START Dataset excerpts

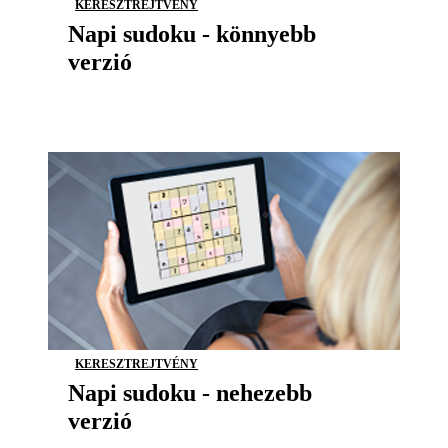
KERESZTREJTVÉNY
Napi sudoku - könnyebb
verzió
KERESZTREJTVÉNY
Napi sudoku - nehezebb
verzió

END Dataset excerpts

- Work request:
Every line from the one with "Napi sudoku - könnyebb" to the end of the records above should be returned exactly, and no other lines.

- Expected answer:
Napi sudoku - könnyebb
verzió
KERESZTREJTVÉNY
Napi sudoku - nehezebb
verzió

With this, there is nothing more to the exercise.